Australian Lutheran College, Nth Adelaide

Pr John Kleinig, who is possibly the LCA’s key figure in opposing women’s ordination, has had a significant influence over Seminary (male) students, and therefore over the LCA.   His influence at ALC, along with that of Pr Andrew Pfeiffer, is highly strategic within the LCA, in the continued denial of women’s call to the ordained ministry.

While Kleinig is a highly respected theologian in traditional quarters, his loyalty to Luther’s courage of questioning Catholic status quo has no such credibility.   Kleinig has little enthusiasm for the Protestant tradition of grappling with continued revelation of Gospel truth.  Rather, his approach is one of elevating and delving deeper into tradition, focussing on fatherhood, and in doing so, hoping to find reason that contemporary Christians should forego modern means of worship and changing attitudes to groups in society.  Kleinig, not unlike the Amish, clings to traditions from ages past and gives them a status that Luther surely never intended.  Sadly, he has done a disservice to the LCA in its struggle to maintain relevance with contemporary society and its ever decreasing numbers in congregations and support for mission.

The following paper, Is the ordination of women church divisive? shows Kleinig’s approach to doctrinal matters and how he works for unity with Catholic tradition rather than honour those women who are called to serve as pastors within the LCA.

The reprinted paper below has my comments interspersed.

IS THE ORDINATION OF WOMEN CHURCH DIVISIVE?

John W Kleinig (date unknown)

1.     Confessionally speaking, it is true that those who advocate the ordination of women are not heretics. They may teach false doctrine, but they do not deny the Triune God and so sever themselves from the body of Christ.

K+M: No, those advocating women’s ordination do not teach false doctrine. In 1999 the Commission on Theology and Inter-Church Relationships (CTICR) found, with a 2/3 majority, after a decade of study, that there was no theological objections to the ordination of women.  Again in 2006, with a 2/3 majority they reached the same conclusion.

2.     They do not thereby deny the teaching of our Lutheran confessions, but they do reject the confessional basis of the LCA as contained in the TA. On this level such a move would be divisive, for it would separate those who are committed to this as the confessional and legal basis for the LCA and its ministry from those who had departed from it.

K+M: Each denomination which has ordained women has stories to tell of the threats of church division prior to the event.  The reality is, when women are ordained, that they become a blessing for the church, often in the context of male systemic and domestic violence, and opponents are mostly won over.

3.     Ecumenically, it would be divisive in two ways. It would separate the LCA from the church catholic and the orthodox tradition from the early church until modern times. We would therefore move away from those churches which adhered to that tradition and align ourselves with unorthodox Protestant groups. We would ourselves forfeit the right to be catholic and become a sect. We would, of course, thereby separate ourselves from those Lutheran and Protestant churches which continued to uphold the orthodox teaching on ministry and the catholic practice of it.

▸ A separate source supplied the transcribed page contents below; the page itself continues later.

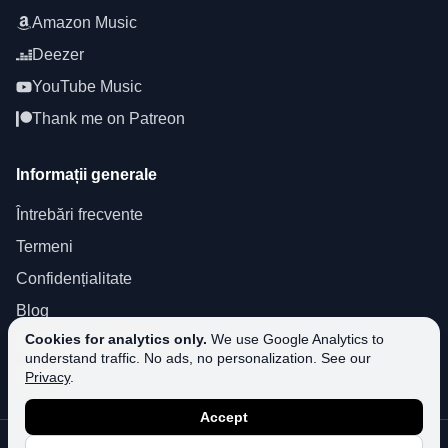
Amazon Music
Deezer
YouTube Music
Thank me on Patreon
Informații generale
Întrebări frecvente
Termeni
Confidențialitate
Blog
Cookies for analytics only.
We use Google Analytics to
About SoundPlusUA
understand traffic. No ads, no personalization. See our
Suport
Privacy
.
Accept
©
2026
SoundPlusUA.
Toate drepturile rezervate.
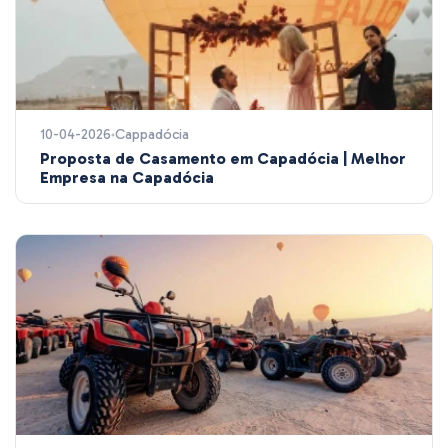
10-04-2026
Cappadócia
Proposta de Casamento em Capadócia | Melhor
Empresa na Capadócia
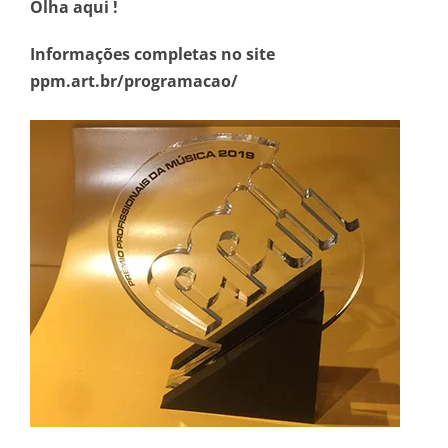
Olha aqui !
Informações completas no site
ppm.art.br/programacao/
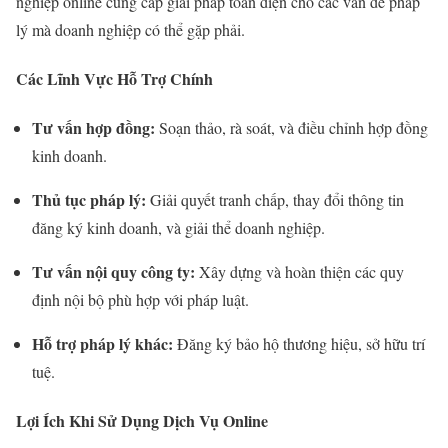
nghiệp online cung cấp giải pháp toàn diện cho các vấn đề pháp
lý mà doanh nghiệp có thể gặp phải.
Các Lĩnh Vực Hỗ Trợ Chính
Tư vấn hợp đồng:
Soạn thảo, rà soát, và điều chỉnh hợp đồng
kinh doanh.
Thủ tục pháp lý:
Giải quyết tranh chấp, thay đổi thông tin
đăng ký kinh doanh, và giải thể doanh nghiệp.
Tư vấn nội quy công ty:
Xây dựng và hoàn thiện các quy
định nội bộ phù hợp với pháp luật.
Hỗ trợ pháp lý khác:
Đăng ký bảo hộ thương hiệu, sở hữu trí
tuệ.
Lợi Ích Khi Sử Dụng Dịch Vụ Online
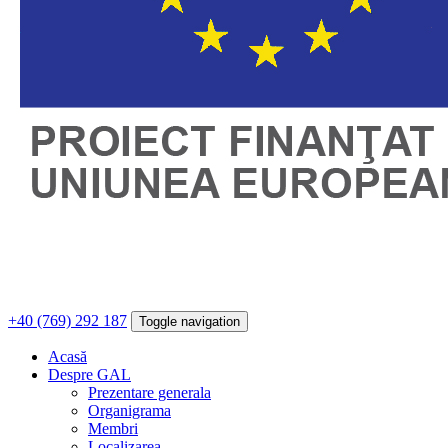
+40 (769) 292 187
Toggle navigation
Acasă
Despre GAL
Prezentare generala
Organigrama
Membri
Localizarea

K+M: It seems to me that this is the crux of Kleinig’s objection.  It is his heart-felt conviction that the Catholic tradition is something that we need to return to.  The question for the rest of us is whether or not we wish to become Catholics or adhere to the tradition that Luther laid out before us.

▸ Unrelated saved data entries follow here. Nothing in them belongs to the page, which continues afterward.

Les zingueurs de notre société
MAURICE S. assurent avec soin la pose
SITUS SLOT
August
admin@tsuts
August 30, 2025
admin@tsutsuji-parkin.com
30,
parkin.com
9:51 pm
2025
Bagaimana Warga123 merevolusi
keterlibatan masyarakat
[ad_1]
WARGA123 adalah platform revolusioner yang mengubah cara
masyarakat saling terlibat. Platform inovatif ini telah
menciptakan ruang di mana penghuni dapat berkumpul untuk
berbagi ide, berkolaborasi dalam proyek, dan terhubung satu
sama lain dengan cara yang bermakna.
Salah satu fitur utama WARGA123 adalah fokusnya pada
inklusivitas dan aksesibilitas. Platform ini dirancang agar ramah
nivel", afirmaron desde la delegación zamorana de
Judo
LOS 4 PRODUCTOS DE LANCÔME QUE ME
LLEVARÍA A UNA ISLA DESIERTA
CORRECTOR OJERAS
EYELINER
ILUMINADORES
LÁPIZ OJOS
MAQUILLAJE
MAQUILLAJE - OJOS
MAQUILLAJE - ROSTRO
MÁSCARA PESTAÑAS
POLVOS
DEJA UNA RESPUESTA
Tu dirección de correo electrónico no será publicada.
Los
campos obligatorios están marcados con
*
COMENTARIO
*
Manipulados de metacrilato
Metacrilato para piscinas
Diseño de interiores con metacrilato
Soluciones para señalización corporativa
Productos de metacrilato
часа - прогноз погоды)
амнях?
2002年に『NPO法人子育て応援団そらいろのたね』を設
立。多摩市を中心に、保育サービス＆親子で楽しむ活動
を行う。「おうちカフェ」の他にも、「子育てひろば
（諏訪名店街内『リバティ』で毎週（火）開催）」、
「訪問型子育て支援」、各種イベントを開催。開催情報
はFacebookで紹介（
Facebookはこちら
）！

4.     It would inevitably lead to divisions within each congregation of the LCA. Every call meeting would lead to a battle between those who wanted to call a woman and those who did not. If a congregation did appoint a woman as a pastor, those who conscientiously rejected her authority would either have to leave or stay away from any services led by her. Every woman pastor would constantly face theological challenges to her authority from her opponents and so need to justify her position in the congregation.

K+M: The experience of other churches is that initial reservations are mostly overcome in the first few years through the pastoral care that these women give in times of need.

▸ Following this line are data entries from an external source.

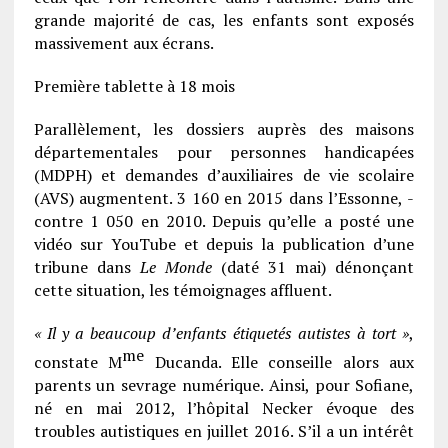
grande majorité de cas, les enfants sont ­exposés
massivement aux écrans.
Première tablette à 18 mois
Parallèlement, les dossiers auprès des maisons
départementales pour personnes handicapées
(MDPH) et demandes d’auxiliaires de vie scolaire
(AVS) augmentent. 3 160 en 2015 dans l’Essonne, ­
contre 1 050 en 2010. Depuis qu’elle a posté une
vidéo sur YouTube et depuis la publication d’une
tribune dans
Le Monde
(daté 31 mai) dénonçant
cette situation, les témoignages affluent.
« Il y a beaucoup d’enfants étiquetés autistes à tort »
,
me
constate M
Ducanda. Elle conseille alors aux
parents un sevrage numérique. Ainsi, pour Sofiane,
né en mai 2012, l’hôpital Necker évoque des
troubles autistiques en juillet 2016. S’il a un intérêt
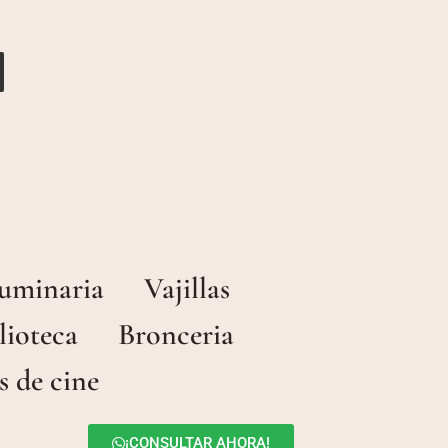
uminaria
Vajillas
lioteca
Bronceria
s de cine
¡CONSULTAR AHORA!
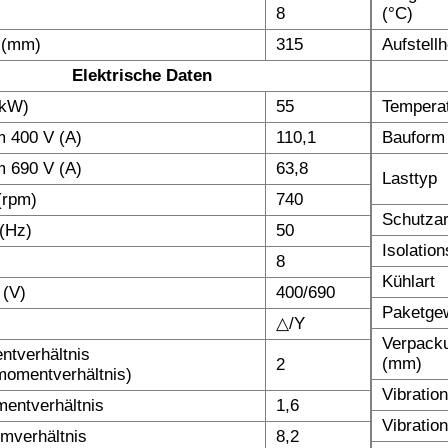
8
(°C)
 (mm)
315
Aufstell
Elektrische Daten
(kW)
55
Temperat
 400 V (A)
110,1
Bauform
 690 V (A)
63,8
Lasttyp
(rpm)
740
Schutzar
(Hz)
50
Isolatio
8
Kühlart
 (V)
400/690
Paketgew
△/Y
Verpack
tverhältnis
(mm)
2
omentverhältnis)
Vibratio
entverhältnis
1,6
Vibratio
omverhältnis
8,2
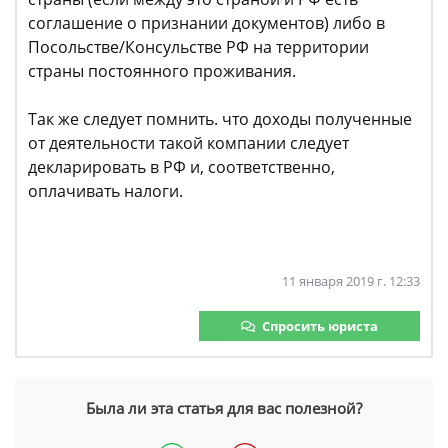
соглашение о признании документов) либо в
Посольстве/Консульстве РФ на территории
страны постоянного проживания.
Так же следует помнить. что доходы полученные
от деятельности такой компании следует
декларировать в РФ и, соответственно,
оплачивать налоги.
11 января 2019 г. 12:33
Спросить юриста
Была ли эта статья для вас полезной?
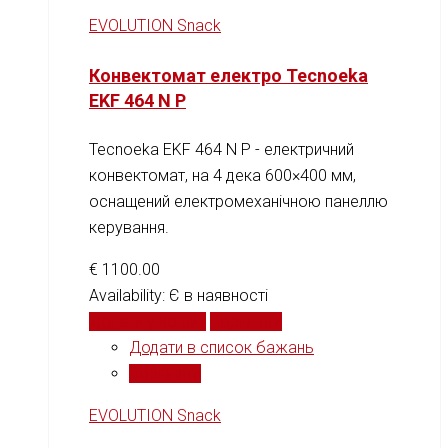
EVOLUTION Snack
Конвектомат електро Tecnoeka
EKF 464 N P
Tecnoeka EKF 464 N P - електричний
конвектомат, на 4 дека 600×400 мм,
оснащений електромеханічною панеллю
керування.
€
1100.00
Availability:
Є в наявності
Додати у кошик
Порівняти
Додати в список бажань
Порівняти
EVOLUTION Snack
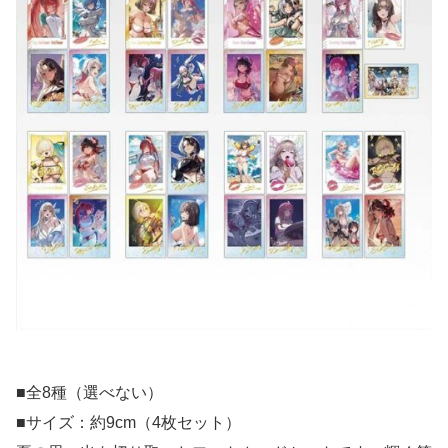
■全8種（選べない）
■サイズ：約9cm（4枚セット）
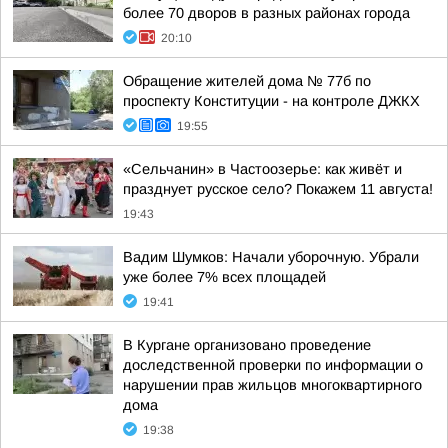
более 70 дворов в разных районах города
20:10
Обращение жителей дома № 77б по
проспекту Конституции - на контроле ДЖКХ
19:55
«Сельчанин» в Частоозерье: как живёт и
празднует русское село? Покажем 11 августа!
19:43
Вадим Шумков: Начали уборочную. Убрали
уже более 7% всех площадей
19:41
В Кургане организовано проведение
доследственной проверки по информации о
нарушении прав жильцов многоквартирного
дома
19:38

She in turn would be unable to exercise proper pastoral authority to maintain the divine unity of the congregation.

K+M: Pastoral authority is not male authority.  It is that given by the crucified Jesus, based on love and forgiveness.  Gender logic is a strange thing.  It is exclusive language, deeming women to ‘otherness’ and thereby disallowing them any right of reply.  ‘Otherness’ can play no part in Christianity.  It may play a part in patriarchy, tradition and conservatism, and certainly does play a part in sexism, racism, and homophobia, but it can never play a part in Christianity, where Jesus lays his life down for each of us in order that we are all brought to the fullness of new life and empowerment in the risen Christ.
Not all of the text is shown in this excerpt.